Now that they have accepted his commitment to the church, his parents are his biggest supporters, said Souza, a graduate of Pearl City High who is attending St. Francis Seminary in San Diego.
Secor, a 1969 graduate of Maryknoll High School who has been a priest for 25 years, attended the diocese's St. Stephen's Seminary in Kane'ohe while doing undergraduate work at Chaminade. He finished his studies at St. Patrick's Seminary in Menlo Park, Calif.
He was 13 when he started hanging around St. John Vianney Church in Kailua and found a mentor in the church's founding pastor, the Rev. John Read.
Secor said the call to a vocation does not arrive in a bolt of lightning or a heavenly chorus, but through a gradual process of self-realization.
"Some people may have something dramatic happen to them, but in general a calling is something more gradual that you discover about yourself," he said. "There's no one moment you can point to."

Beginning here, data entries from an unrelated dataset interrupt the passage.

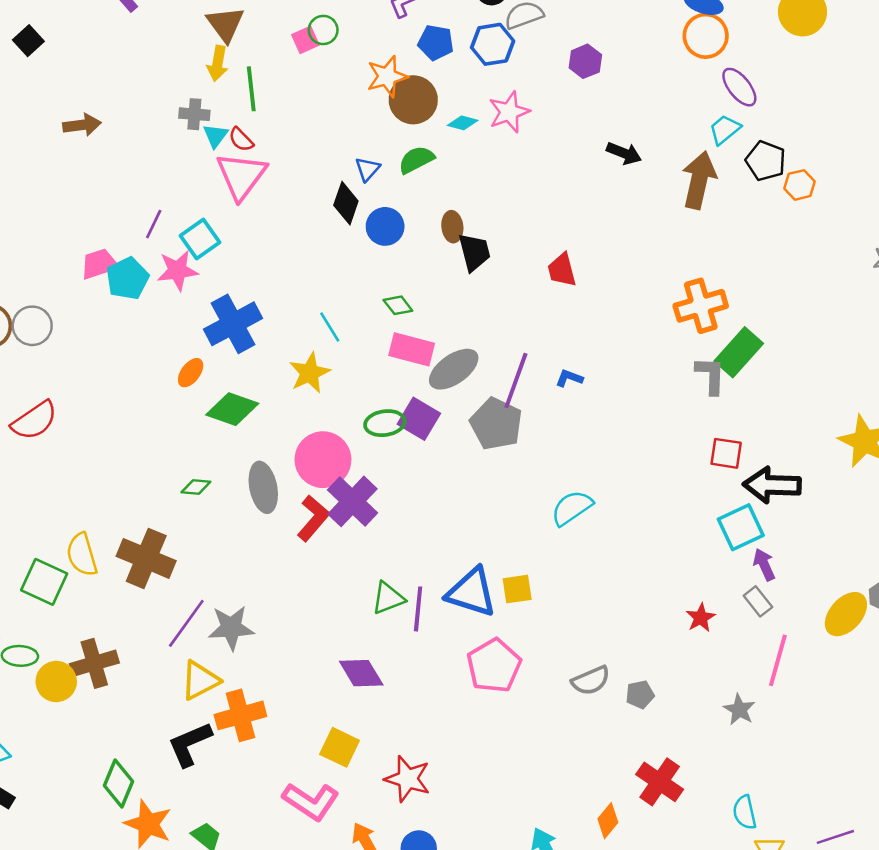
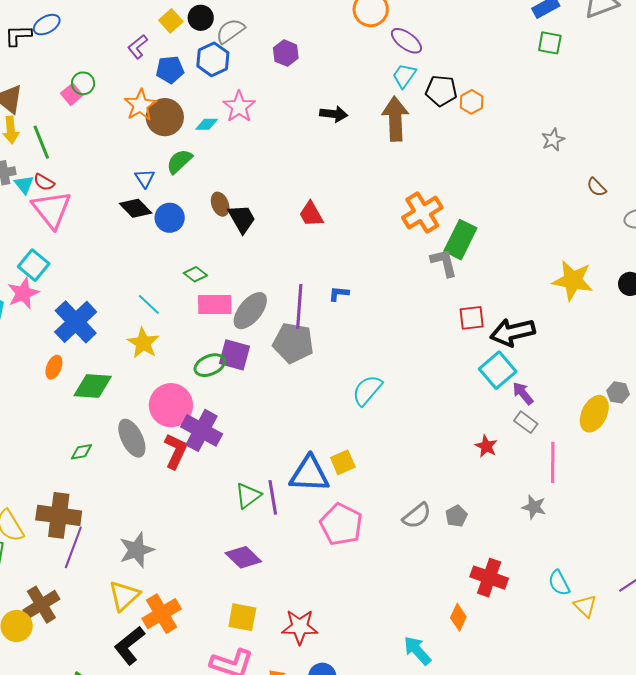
black diamond: (346, 203) -> (136, 208), turned -48
purple line: (186, 623) -> (73, 547), moved

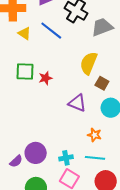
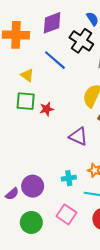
yellow triangle: (24, 33) -> (27, 75), moved
cyan cross: (66, 158) -> (69, 178), moved

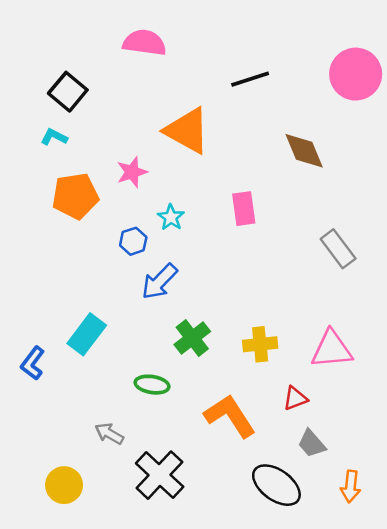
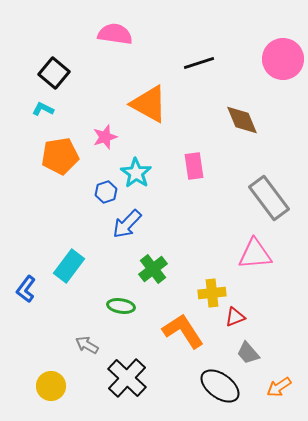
cyan star: (171, 217) -> (136, 173), size x1.4
gray rectangle: (338, 249) -> (269, 198), size x1.4
yellow cross: (260, 344) -> (212, 293), moved
pink triangle: (332, 349) -> (255, 254), moved
orange arrow: (351, 486) -> (279, 387), turned 50

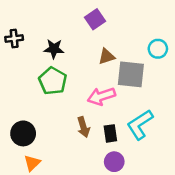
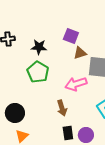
purple square: (95, 19) -> (71, 36), moved, turned -35
black rectangle: (110, 133) -> (68, 133), moved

Secor said it's too early to determine whether the widening sexual abuse scandal in the Catholic Church will affect recruitment. While the news has saddened and demoralized many priests, he said the crisis may actually spur more Catholics to support the church by joining the clergy.
Souza said the scandal has strengthened his resolve.
"Although it's sad and heartbreaking, it's a dose of reality that the church is both human and divine," he said. "And when the human side comes under scrutiny, it's important to cling closer to the divine of the church."
To address the priest shortage, the Honolulu Diocese has been considering "clustering," where several churches in the same geographic area share pastors, resources and programs.
Another response to the priest shortage in Hawai'i and across the nation is the use of permanent deacons and teams of clergy and laity to perform certain traditional functions. Permanent deacons who number 13,348 in the American church can preach, perform marriages, funerals and other liturgical functions but are not allowed to ordain other priests, perform last rites, hear confessions or consecrate the host during communion.
Secor also said the church must work harder at reaching out to the twentysomething crowd. There are well-established programs for married couples and teenagers, for example, but nothing similar for the group of young adults most likely to make a commitment to a vocation, he said.